While I would visit, doctors and nurses would update me on everything going on with the babies, which luckily for me, was never anything major. My premature triplets were considered "feeders and growers", which meant they just needed to grow more before they could come home. I would look around at other pods in the NICU and see babies in much different circumstances. My heart broke for those parents whose babies were fighting for every breath, every second of the day. Here I was with three healthy babies who only needed a little more time to grow, and others were dealing with much scarier situations. I said a prayer every single time I was in the NICU. Not only for my babies, but for every baby there and their parents.

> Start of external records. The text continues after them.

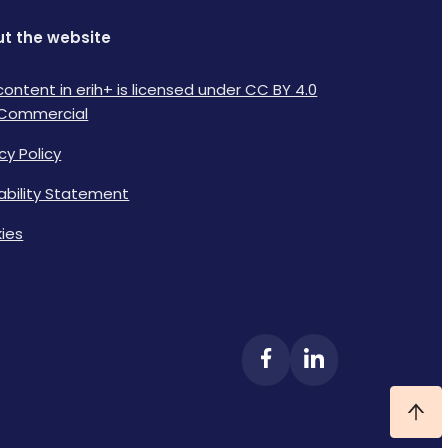
t the website
content in erih+ is licensed under CC BY 4.0
Commercial
cy Policy
lability Statement
ies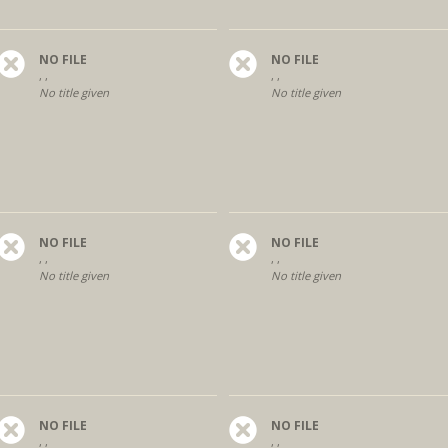
NO FILE
NO FILE
, ,
, ,
No title given
No title given
NO FILE
NO FILE
, ,
, ,
No title given
No title given
NO FILE
NO FILE
, ,
, ,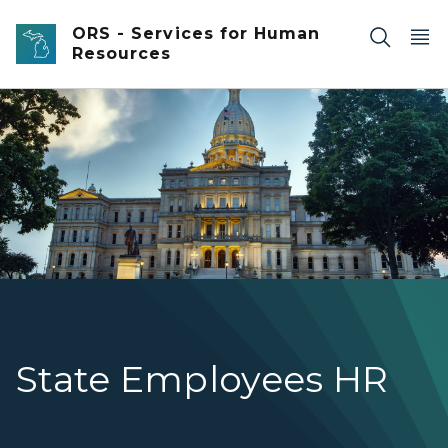
Skip to main content
ORS - Services for Human
Resources
Front of Michigan Capitol at dawn.
State Employees HR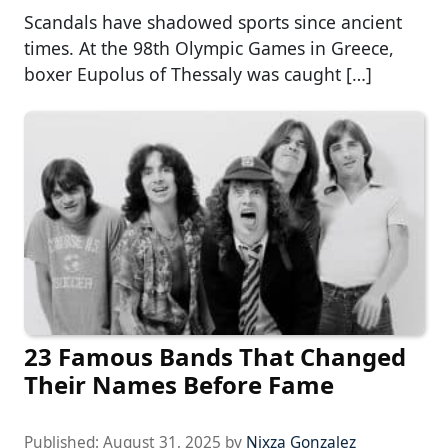
Scandals have shadowed sports since ancient
times. At the 98th Olympic Games in Greece,
boxer Eupolus of Thessaly was caught […]
23 Famous Bands That Changed
Their Names Before Fame
Published:
August 31, 2025
by
Nixza Gonzalez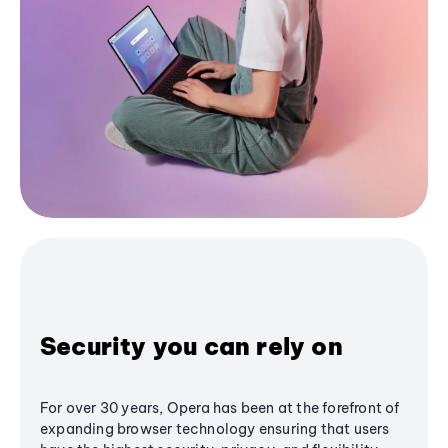
Security you can rely on
For over 30 years, Opera has been at the forefront of
expanding browser technology ensuring that users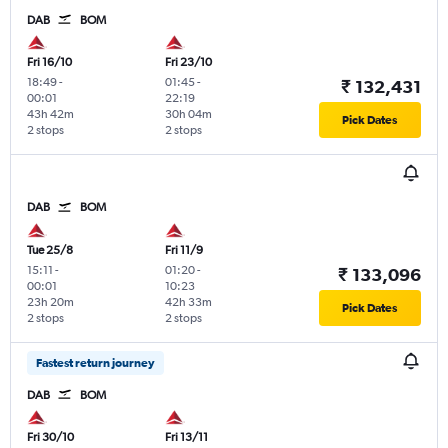
DAB
BOM
Fri 16/10
Fri 23/10
18:49
-
01:45
-
₹ 132,431
00:01
22:19
43h 42m
30h 04m
Pick Dates
2 stops
2 stops
DAB
BOM
Tue 25/8
Fri 11/9
15:11
-
01:20
-
₹ 133,096
00:01
10:23
23h 20m
42h 33m
Pick Dates
2 stops
2 stops
Fastest return journey
DAB
BOM
Fri 30/10
Fri 13/11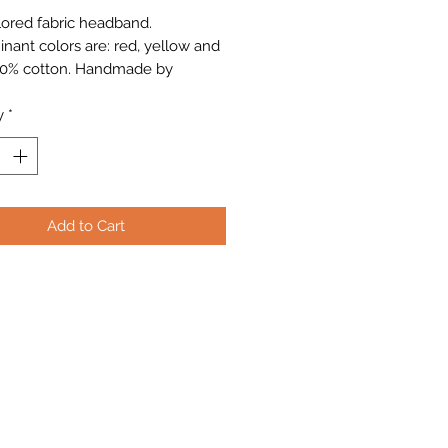
lored fabric headband.
nant colors are: red, yellow and
00% cotton. Handmade by
erican artisans.
y
*
Add to Cart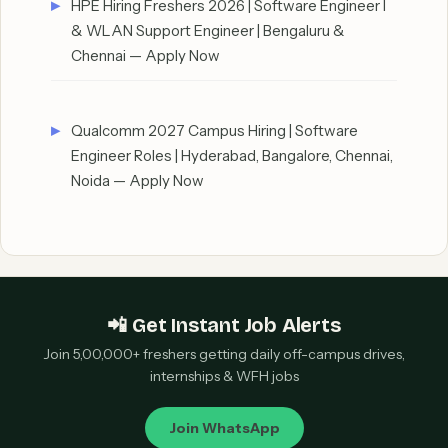
HPE Hiring Freshers 2026 | Software Engineer I
& WLAN Support Engineer | Bengaluru &
Chennai — Apply Now
Qualcomm 2027 Campus Hiring | Software
Engineer Roles | Hyderabad, Bangalore, Chennai,
Noida — Apply Now
📲 Get Instant Job Alerts
Join 5,00,000+ freshers getting daily off-campus drives,
internships & WFH jobs
Join WhatsApp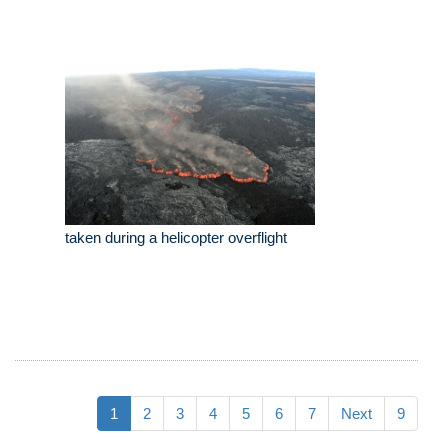
taken during a helicopter overflight
1
2
3
4
5
6
7
Next
9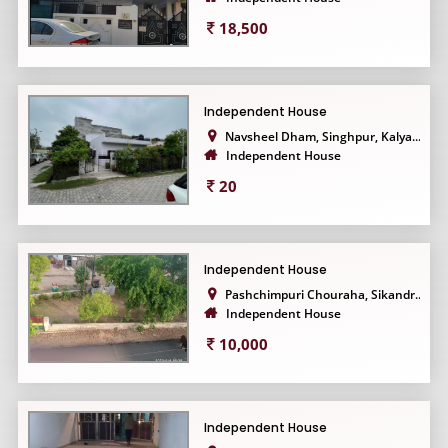
18,500
Independent House
Navsheel Dham, Singhpur, Kalya...
Independent House
20
Independent House
Pashchimpuri Chouraha, Sikandr...
Independent House
10,000
Independent House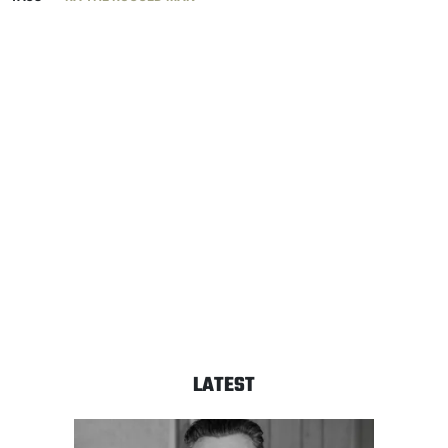
LATEST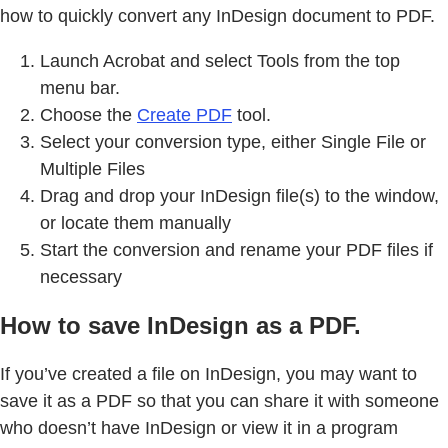
how to quickly convert any InDesign document to PDF.
Launch Acrobat and select Tools from the top
menu bar.
Choose the
Create PDF
tool.
Select your conversion type, either Single File or
Multiple Files
Drag and drop your InDesign file(s) to the window,
or locate them manually
Start the conversion and rename your PDF files if
necessary
How to save InDesign as a PDF.
If you’ve created a file on InDesign, you may want to
save it as a PDF so that you can share it with someone
who doesn’t have InDesign or view it in a program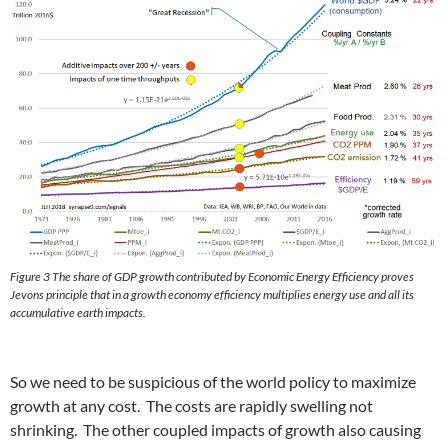
Figure 3 The share of GDP growth contributed by Economic Energy Efficiency proves
Jevons principle that in a growth economy efficiency multiplies energy use and all its
accumulative earth impacts.
So we need to be suspicious of the world policy to maximize
growth at any cost. The costs are rapidly swelling not
shrinking. The other coupled impacts of growth also causing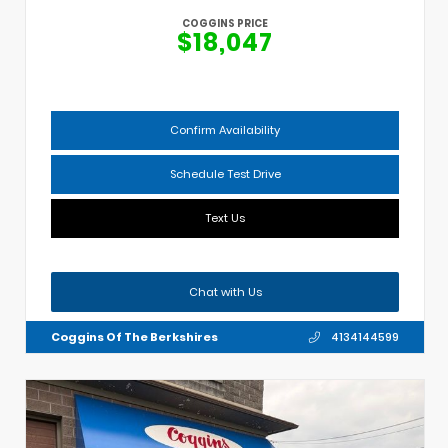
COGGINS PRICE
$18,047
Confirm Availability
Schedule Test Drive
Text Us
Chat with Us
Coggins Of The Berkshires
4134144599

After a month in the NICU, our sweet Emma was coming home!! It was such a bittersweet day since the other two, William and Adelyn, were not ready to come home yet. It was difficult but we knew that they would be home before we knew it! My husband and I were so blessed with amazing family that helped us out by watching Emma so we could see the other two in the NICU. Less than a week later, Adelyn was coming home, and one day after that, William was on his way too! The happiest day of our lives when all three babies came home!!!

The NICU experience for me wasn't as bad as it could have been, like so many others have to experience unfortunately. Even though the babies were preemies, they were healthy and I am so grateful for that. My biggest fears did not become a reality and I thank the Lord everyday for my blessings. The NICU staff was so amazing and accommodating and I appreciate every single thing that they do for families. I always felt as though I was robbed of a "normal" pregnancy, but in reality, I gained so much strength from this experience and I honestly believe that God chooses the people that he knows can handle the difficulties that having a child(ren) in the NICU bring. From the difficult pregnancy, to the NICU, to the daily struggles of raising my now 14 month old triplets, I am stronger than I've ever been and I pray that my children will always see that strength when they see me and that they'll always believe they are the ones that made me strong. Because they are the strongest people I know.